* WHAT IS BEING ASKED
From the line holding "2013–2018 годов выпуска." to the final line below, restate each line word for word and add nothing.

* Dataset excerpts
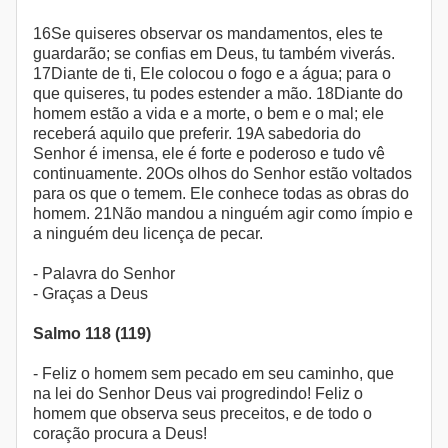
16Se quiseres observar os mandamentos, eles te
guardarão; se confias em Deus, tu também viverás.
17Diante de ti, Ele colocou o fogo e a água; para o
que quiseres, tu podes estender a mão. 18Diante do
homem estão a vida e a morte, o bem e o mal; ele
receberá aquilo que preferir. 19A sabedoria do
Senhor é imensa, ele é forte e poderoso e tudo vê
continuamente. 20Os olhos do Senhor estão voltados
para os que o temem. Ele conhece todas as obras do
homem. 21Não mandou a ninguém agir como ímpio e
a ninguém deu licença de pecar.
- Palavra do Senhor
- Graças a Deus
Salmo 118 (119)
- Feliz o homem sem pecado em seu caminho, que
na lei do Senhor Deus vai progredindo! Feliz o
homem que observa seus preceitos, e de todo o
coração procura a Deus!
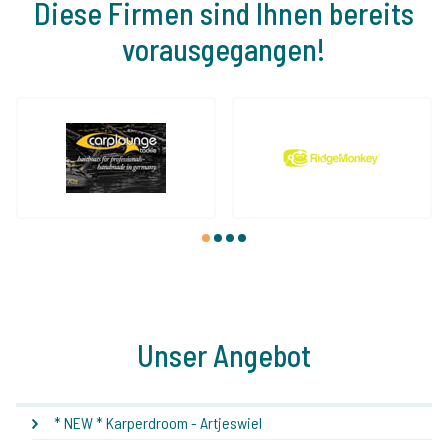
Diese Firmen sind Ihnen bereits
vorausgegangen!
1
2
3
4
Unser Angebot
* NEW * Karperdroom - Artjeswiel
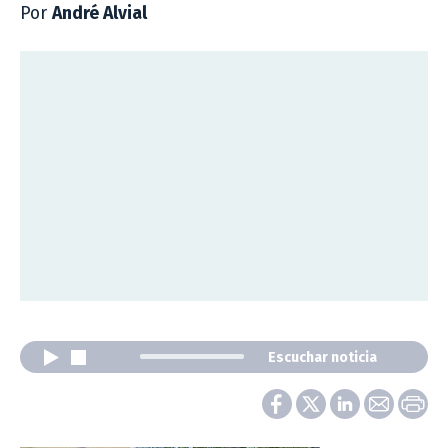
Por
André Alvial
Escuchar noticia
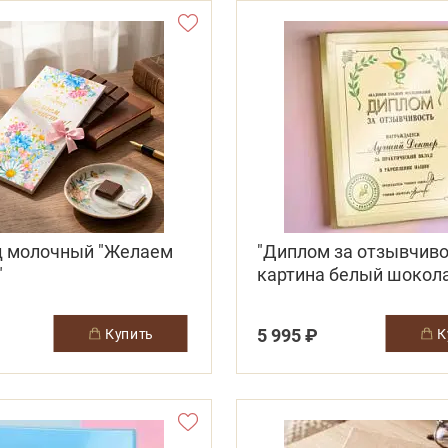
 молочный "Желаем
"Диплом за отзывчиво
"
картина белый шокол
5 995 ₽
купить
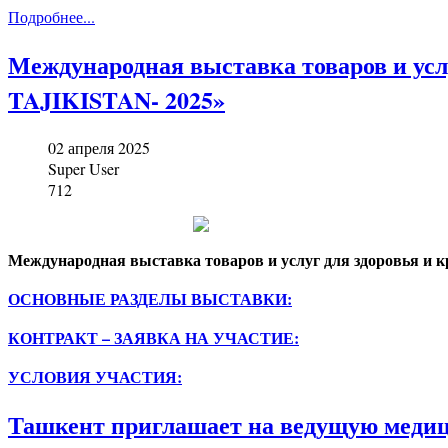
Подробнее...
Международная выставка товаров и у
TAJIKISTAN- 2025»
02 апреля 2025
Super User
712
Международная выставка товаров и услуг для здоровья
ОСНОВНЫЕ РАЗДЕЛЫ ВЫСТАВКИ:
КОНТРАКТ – ЗАЯВКА НА УЧАСТИЕ:
УСЛОВИЯ УЧАСТИЯ:
Ташкент приглашает на ведущую меди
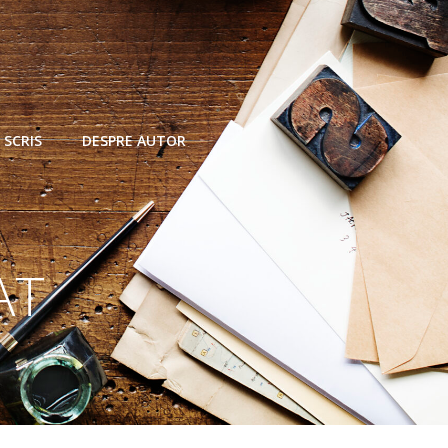
 SCRIS
DESPRE AUTOR
AT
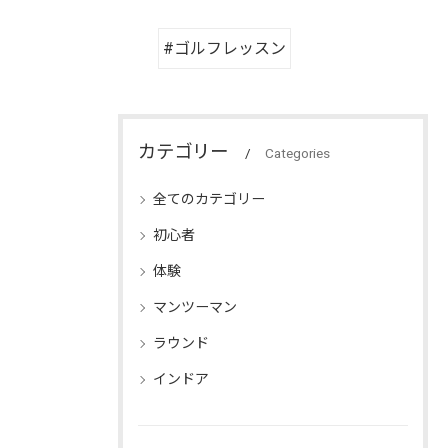
#ゴルフレッスン
カテゴリー
Categories
全てのカテゴリー
初心者
体験
マンツーマン
ラウンド
インドア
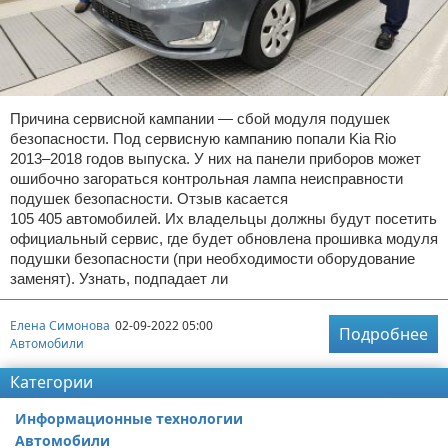
Причина сервисной кампании — сбой модуля подушек
безопасности. Под сервисную кампанию попали Kia Rio
2013–2018 годов выпуска. У них на панели приборов может
ошибочно загораться контрольная лампа неисправности
подушек безопасности. Отзыв касается
105 405 автомобилей. Их владельцы должны будут посетить
официальный сервис, где будет обновлена прошивка модуля
подушки безопасности (при необходимости оборудование
заменят). Узнать, подпадает ли
Елена Симонова
02-09-2022 05:00
Подробнее
Автомобили
Категории
Информационные технологии
Автомобили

* OUTPUT OF THE TASK
2013–2018 годов выпуска. У них на панели приборов может
ошибочно загораться контрольная лампа неисправности
подушек безопасности. Отзыв касается
105 405 автомобилей. Их владельцы должны будут посетить
официальный сервис, где будет обновлена прошивка модуля
подушки безопасности (при необходимости оборудование
заменят). Узнать, подпадает ли
Елена Симонова
02-09-2022 05:00
Подробнее
Автомобили
Категории
Информационные технологии
Автомобили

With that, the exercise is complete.